- _Task brief_:
Each line below that includes the word "Cleaning" is to be reported.

- _Dataset records_:

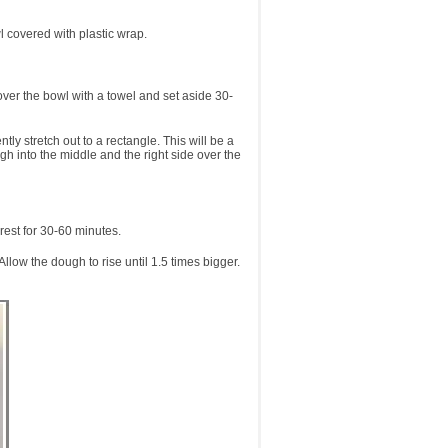
l covered with plastic wrap.
over the bowl with a towel and set aside 30-
y stretch out to a rectangle. This will be a
ugh into the middle and the right side over the
rest for 30-60 minutes.
ow the dough to rise until 1.5 times bigger.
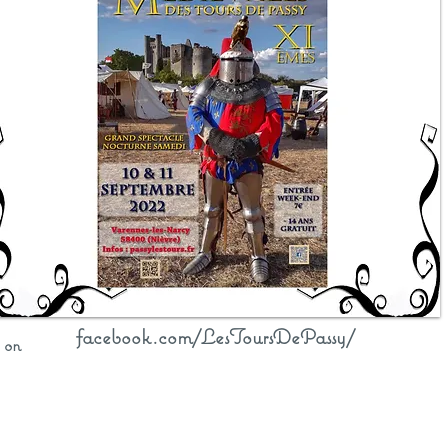
facebook.com/LesToursDePassy/
n on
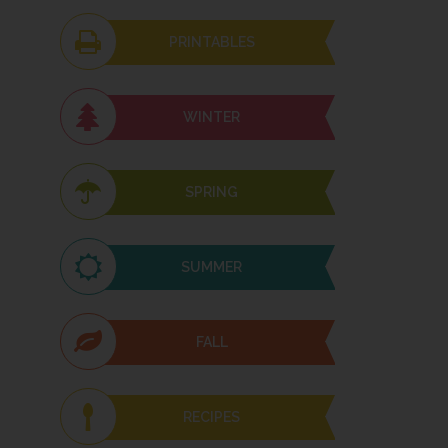
PRINTABLES
WINTER
SPRING
SUMMER
FALL
RECIPES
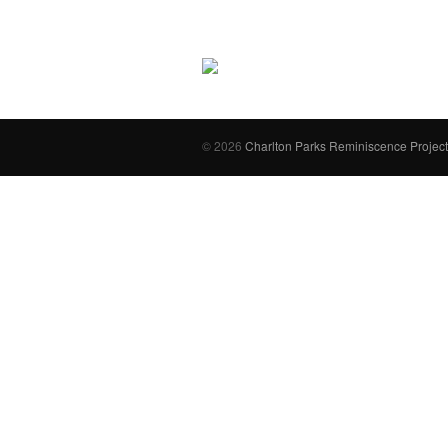
© 2026
Charlton Parks Reminiscence Project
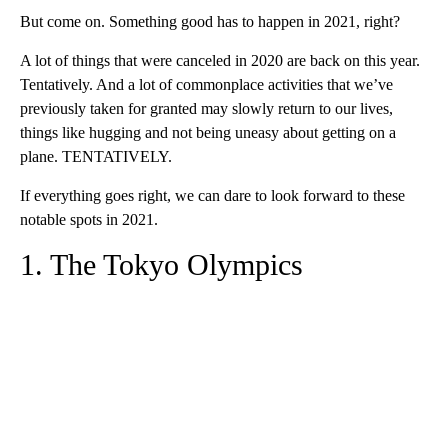
But come on. Something good has to happen in 2021, right?
A lot of things that were canceled in 2020 are back on this year.
Tentatively. And a lot of commonplace activities that we’ve
previously taken for granted may slowly return to our lives,
things like hugging and not being uneasy about getting on a
plane. TENTATIVELY.
If everything goes right, we can dare to look forward to these
notable spots in 2021.
1. The Tokyo Olympics
A
D
V
E
R
TI
S
E
M
E
N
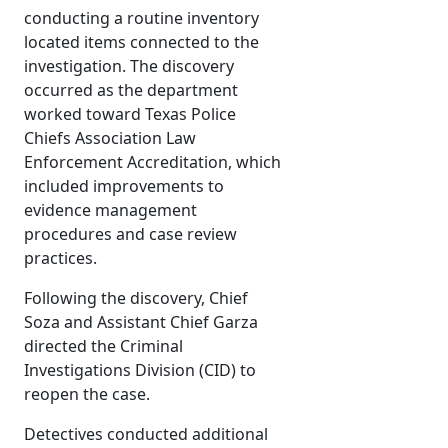
conducting a routine inventory
located items connected to the
investigation. The discovery
occurred as the department
worked toward Texas Police
Chiefs Association Law
Enforcement Accreditation, which
included improvements to
evidence management
procedures and case review
practices.
Following the discovery, Chief
Soza and Assistant Chief Garza
directed the Criminal
Investigations Division (CID) to
reopen the case.
Detectives conducted additional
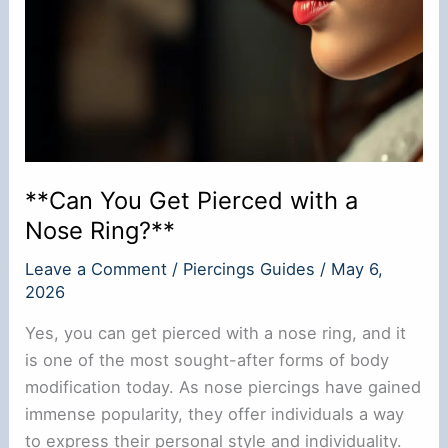
**Can You Get Pierced with a
Nose Ring?**
Leave a Comment
/
Piercings Guides
/
May 6,
2026
Yes, you can get pierced with a nose ring, and it
is one of the most sought-after forms of body
modification today. As nose piercings have gained
immense popularity, they offer individuals a way
to express their personal style and individuality.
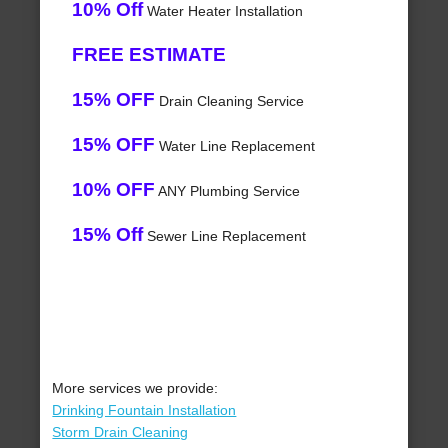
10% Off
Water Heater Installation
FREE ESTIMATE
15% OFF
Drain Cleaning Service
15% OFF
Water Line Replacement
10% OFF
ANY Plumbing Service
15% Off
Sewer Line Replacement
More services we provide:
Drinking Fountain Installation
Storm Drain Cleaning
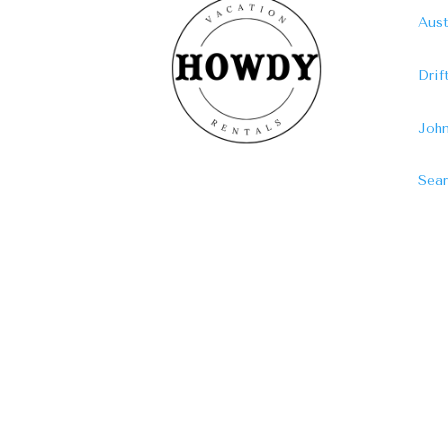
Aust
Dri
John
Sear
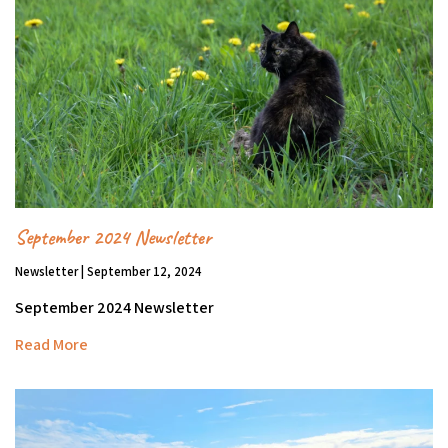
September 2024 Newsletter
Newsletter | September 12, 2024
September 2024 Newsletter
Read More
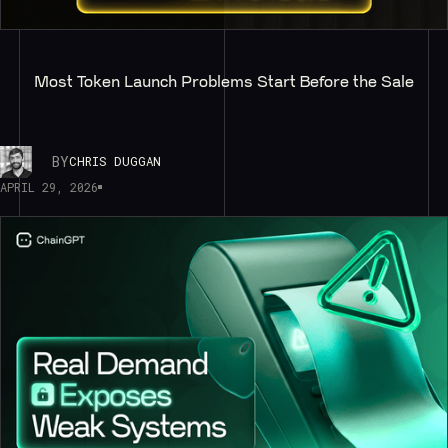
Most Token Launch Problems Start Before the Sale
BY
CHRIS DUGGAN
APRIL 29, 2026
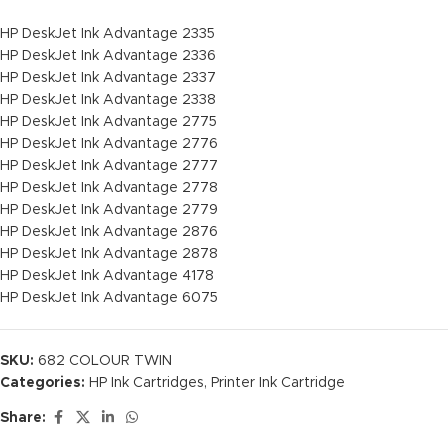
HP DeskJet Ink Advantage 2335
HP DeskJet Ink Advantage 2336
HP DeskJet Ink Advantage 2337
HP DeskJet Ink Advantage 2338
HP DeskJet Ink Advantage 2775
HP DeskJet Ink Advantage 2776
HP DeskJet Ink Advantage 2777
HP DeskJet Ink Advantage 2778
HP DeskJet Ink Advantage 2779
HP DeskJet Ink Advantage 2876
HP DeskJet Ink Advantage 2878
HP DeskJet Ink Advantage 4178
HP DeskJet Ink Advantage 6075
SKU:
682 COLOUR TWIN
Categories:
HP Ink Cartridges
,
Printer Ink Cartridge
Share:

- _Finished exercise_:
Drain Cleaning Service
Storm Drain Cleaning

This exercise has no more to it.